People who use certain acid-suppressing drugs for two years or longer are at increased risk of vitamin B12 deficiency, which can lead to anemia, neurological problems or dementia, researchers reported last week.
The drugs in question are called proton-pump inhibitors, or PPIs, and histamine 2 receptor antagonists, and they are available by prescription and over the counter under brand names such as Prevacid, Prilosec and Nexium.
Nearly 157 million prescriptions were written for PPIs alone last year.
“People who are taking these medications are more likely than the average person to be vitamin B12 deficient, and it’s a potentially serious problem,” said Dr. Douglas A. Corley, senior author of the study published in The Journal of the American Medical Association.
“This raises the question of whether people taking these medications for long periods should be screened for vitamin B12 deficiency,” he said.
Corley has received funding from Pfizer, which makes a PPI called Protonix.
He and his colleagues at Kaiser Permanente in Oakland, Calif., examined the medical records of 25,956 adults who received vitamin B12 deficiency diagnoses between 1997 and 2011.
They compared them with 184,199 patients without B12 deficiency during that period.

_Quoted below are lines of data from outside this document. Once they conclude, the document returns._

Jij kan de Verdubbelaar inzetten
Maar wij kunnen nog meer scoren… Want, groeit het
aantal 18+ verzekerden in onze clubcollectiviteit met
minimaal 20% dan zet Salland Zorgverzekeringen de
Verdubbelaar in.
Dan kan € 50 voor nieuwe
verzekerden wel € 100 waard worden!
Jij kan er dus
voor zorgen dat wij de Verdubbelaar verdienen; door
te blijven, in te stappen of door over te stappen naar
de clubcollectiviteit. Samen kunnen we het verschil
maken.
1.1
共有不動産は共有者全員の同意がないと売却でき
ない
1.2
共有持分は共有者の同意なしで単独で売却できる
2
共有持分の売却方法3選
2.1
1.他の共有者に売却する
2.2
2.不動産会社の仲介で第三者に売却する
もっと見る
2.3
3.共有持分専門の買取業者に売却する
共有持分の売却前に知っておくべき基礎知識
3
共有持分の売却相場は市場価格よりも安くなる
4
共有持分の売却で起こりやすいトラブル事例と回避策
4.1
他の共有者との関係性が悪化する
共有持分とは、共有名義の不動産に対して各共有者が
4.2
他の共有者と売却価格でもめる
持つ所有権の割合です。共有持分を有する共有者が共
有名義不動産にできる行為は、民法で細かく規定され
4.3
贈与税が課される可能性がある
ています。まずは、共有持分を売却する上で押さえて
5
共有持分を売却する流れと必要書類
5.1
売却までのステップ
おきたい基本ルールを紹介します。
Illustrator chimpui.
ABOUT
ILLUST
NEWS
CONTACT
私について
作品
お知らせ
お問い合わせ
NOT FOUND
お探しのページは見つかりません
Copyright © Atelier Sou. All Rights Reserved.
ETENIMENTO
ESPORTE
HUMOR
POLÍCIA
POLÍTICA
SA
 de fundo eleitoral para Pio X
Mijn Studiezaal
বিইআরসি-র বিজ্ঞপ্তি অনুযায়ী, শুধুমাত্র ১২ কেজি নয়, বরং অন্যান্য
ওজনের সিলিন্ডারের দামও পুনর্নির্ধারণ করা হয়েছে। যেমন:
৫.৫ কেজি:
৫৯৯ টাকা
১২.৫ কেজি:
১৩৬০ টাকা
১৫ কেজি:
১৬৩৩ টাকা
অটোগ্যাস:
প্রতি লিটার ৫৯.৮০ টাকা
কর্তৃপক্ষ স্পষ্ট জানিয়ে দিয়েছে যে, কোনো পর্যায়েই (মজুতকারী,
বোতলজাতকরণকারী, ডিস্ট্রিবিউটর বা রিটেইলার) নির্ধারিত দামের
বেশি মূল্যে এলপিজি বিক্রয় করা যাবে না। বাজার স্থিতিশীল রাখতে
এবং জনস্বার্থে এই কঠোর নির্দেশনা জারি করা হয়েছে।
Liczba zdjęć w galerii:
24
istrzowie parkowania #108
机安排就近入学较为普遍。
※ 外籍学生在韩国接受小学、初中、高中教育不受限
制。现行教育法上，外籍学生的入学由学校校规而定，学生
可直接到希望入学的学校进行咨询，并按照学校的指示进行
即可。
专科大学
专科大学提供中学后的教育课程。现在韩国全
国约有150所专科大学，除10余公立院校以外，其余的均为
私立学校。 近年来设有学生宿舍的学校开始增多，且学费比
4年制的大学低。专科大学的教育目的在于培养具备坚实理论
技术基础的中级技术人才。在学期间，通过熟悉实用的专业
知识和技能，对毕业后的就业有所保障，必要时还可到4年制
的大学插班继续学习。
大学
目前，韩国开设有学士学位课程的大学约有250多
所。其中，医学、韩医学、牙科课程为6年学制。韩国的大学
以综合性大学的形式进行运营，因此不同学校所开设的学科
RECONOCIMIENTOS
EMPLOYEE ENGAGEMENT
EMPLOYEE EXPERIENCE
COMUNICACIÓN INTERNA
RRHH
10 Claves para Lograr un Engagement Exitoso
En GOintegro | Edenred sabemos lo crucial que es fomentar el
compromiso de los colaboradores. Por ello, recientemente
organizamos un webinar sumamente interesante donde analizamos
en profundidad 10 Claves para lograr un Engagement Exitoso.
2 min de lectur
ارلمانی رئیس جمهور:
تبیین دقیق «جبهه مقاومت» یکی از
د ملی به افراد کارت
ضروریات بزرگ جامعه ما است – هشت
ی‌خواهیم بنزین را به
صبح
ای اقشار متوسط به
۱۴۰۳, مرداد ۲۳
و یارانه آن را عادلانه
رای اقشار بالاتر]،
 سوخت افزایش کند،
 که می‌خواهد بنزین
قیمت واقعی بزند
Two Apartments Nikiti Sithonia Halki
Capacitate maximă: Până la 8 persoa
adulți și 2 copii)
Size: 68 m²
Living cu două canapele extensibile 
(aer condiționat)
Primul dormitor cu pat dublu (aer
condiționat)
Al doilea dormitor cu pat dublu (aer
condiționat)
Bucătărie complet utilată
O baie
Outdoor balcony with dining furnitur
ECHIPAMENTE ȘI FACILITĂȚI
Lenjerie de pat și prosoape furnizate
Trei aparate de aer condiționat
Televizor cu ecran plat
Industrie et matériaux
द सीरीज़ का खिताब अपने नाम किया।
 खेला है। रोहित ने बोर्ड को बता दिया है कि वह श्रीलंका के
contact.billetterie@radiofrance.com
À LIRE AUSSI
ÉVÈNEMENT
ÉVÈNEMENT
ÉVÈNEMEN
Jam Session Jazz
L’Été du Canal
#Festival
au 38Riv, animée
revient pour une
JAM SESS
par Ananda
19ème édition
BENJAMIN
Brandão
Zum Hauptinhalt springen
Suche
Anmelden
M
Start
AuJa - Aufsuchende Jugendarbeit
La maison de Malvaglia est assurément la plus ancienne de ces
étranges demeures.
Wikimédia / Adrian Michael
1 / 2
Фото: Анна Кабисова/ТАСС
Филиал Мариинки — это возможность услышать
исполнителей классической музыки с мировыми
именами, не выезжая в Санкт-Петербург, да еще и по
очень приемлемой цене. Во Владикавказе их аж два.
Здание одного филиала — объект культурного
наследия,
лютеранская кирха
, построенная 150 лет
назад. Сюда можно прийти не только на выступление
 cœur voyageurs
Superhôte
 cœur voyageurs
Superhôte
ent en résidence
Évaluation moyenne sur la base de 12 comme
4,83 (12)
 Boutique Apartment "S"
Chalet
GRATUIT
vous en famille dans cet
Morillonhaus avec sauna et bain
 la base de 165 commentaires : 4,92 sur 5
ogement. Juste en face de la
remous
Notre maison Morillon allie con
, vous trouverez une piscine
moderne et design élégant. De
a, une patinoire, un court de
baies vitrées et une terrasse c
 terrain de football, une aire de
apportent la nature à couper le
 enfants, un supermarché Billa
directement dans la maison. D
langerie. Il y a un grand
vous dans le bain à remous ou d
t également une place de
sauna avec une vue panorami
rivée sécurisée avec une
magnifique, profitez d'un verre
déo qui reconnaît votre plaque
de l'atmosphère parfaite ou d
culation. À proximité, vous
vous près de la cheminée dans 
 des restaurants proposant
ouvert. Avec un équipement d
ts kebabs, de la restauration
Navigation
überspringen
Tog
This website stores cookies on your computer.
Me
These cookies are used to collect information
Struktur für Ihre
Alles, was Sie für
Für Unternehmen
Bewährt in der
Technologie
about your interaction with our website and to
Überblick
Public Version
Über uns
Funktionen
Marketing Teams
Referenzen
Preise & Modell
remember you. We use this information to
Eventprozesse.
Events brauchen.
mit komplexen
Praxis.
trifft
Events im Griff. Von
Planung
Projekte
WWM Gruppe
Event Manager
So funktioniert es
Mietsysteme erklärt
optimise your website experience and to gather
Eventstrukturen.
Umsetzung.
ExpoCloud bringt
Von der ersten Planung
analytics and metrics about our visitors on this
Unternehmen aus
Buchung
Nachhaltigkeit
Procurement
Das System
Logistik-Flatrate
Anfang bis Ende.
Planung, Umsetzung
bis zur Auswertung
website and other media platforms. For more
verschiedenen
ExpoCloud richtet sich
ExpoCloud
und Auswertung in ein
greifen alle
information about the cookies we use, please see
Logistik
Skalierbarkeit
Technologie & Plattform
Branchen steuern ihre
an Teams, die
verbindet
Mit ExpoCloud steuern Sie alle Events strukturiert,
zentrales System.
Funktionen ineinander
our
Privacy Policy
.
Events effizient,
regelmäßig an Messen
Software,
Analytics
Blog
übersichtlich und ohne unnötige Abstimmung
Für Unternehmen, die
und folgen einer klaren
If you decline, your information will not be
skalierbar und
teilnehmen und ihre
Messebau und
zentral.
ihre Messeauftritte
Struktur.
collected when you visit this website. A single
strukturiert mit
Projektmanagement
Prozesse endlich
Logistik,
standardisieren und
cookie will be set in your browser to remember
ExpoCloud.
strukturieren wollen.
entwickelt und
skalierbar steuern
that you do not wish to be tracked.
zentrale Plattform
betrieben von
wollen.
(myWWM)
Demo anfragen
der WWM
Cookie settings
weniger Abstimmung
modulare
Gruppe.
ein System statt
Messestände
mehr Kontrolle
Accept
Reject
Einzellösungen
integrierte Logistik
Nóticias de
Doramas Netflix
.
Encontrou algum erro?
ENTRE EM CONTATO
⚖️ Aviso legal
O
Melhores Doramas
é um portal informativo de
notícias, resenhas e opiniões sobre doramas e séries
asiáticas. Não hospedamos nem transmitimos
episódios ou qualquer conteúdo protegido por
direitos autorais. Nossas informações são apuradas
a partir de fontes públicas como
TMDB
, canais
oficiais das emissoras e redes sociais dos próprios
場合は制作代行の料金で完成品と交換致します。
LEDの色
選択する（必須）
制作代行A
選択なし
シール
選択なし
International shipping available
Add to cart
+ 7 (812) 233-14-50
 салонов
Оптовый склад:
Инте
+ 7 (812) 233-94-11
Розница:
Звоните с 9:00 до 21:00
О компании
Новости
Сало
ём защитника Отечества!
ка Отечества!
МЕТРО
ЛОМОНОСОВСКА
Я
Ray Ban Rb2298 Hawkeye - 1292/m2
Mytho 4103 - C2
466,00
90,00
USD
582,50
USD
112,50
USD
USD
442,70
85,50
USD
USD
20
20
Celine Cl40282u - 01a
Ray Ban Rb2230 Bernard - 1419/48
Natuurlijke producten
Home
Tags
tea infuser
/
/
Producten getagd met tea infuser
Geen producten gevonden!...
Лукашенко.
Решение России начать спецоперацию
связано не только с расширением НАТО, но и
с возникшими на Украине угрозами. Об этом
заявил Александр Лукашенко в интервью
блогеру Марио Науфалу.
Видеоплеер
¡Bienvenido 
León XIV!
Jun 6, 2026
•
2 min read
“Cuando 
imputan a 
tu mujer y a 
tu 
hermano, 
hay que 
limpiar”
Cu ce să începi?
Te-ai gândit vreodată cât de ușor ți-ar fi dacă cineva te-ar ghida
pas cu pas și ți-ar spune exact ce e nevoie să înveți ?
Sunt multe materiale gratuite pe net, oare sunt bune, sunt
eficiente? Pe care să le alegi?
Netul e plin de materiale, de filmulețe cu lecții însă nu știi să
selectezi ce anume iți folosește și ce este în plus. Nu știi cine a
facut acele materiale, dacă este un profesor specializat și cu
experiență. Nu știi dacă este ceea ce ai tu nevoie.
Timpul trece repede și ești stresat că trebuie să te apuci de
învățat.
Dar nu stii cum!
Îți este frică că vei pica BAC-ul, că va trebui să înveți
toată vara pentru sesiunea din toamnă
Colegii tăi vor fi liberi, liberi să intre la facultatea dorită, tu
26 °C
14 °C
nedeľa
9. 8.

Patients who took PPIs for more than two years were 65 percent more likely to have a vitamin B12 deficiency, the researchers found.
Higher doses of PPIs were more strongly associated with the vitamin deficiency, as well.
Twelve percent of patients deficient in vitamin B12 had used PPIs for two years or more, compared with 7.2 percent of control patients.
The risk of deficiency was less pronounced among patients using H2RAs long term: 4.2 percent, compared with 3.2 percent of nonusers.
Acid suppressants are used to treat gastroesophageal reflux disease, or GERD, and ulcers in the stomach or duodenum.
The authors of the new research do not recommended stopping PPIs or H2RAs in people with clear indications for treatment. But studies have found the drugs are often overused or used for longer than necessary.
Factors other than PPI use might explain the link to vitamin B12 deficiency. One is diet: Vitamin B12 is found in meat, seafood and dairy products, so it matters whether patients taking a PPI might also be vegetarian or vegan, said Dr. T.S. Dharmarajan, the vice chairman of medicine at the Wakefield campus of Montefiore Medical Center in New York, who was not involved in the research.
The report did not address this question.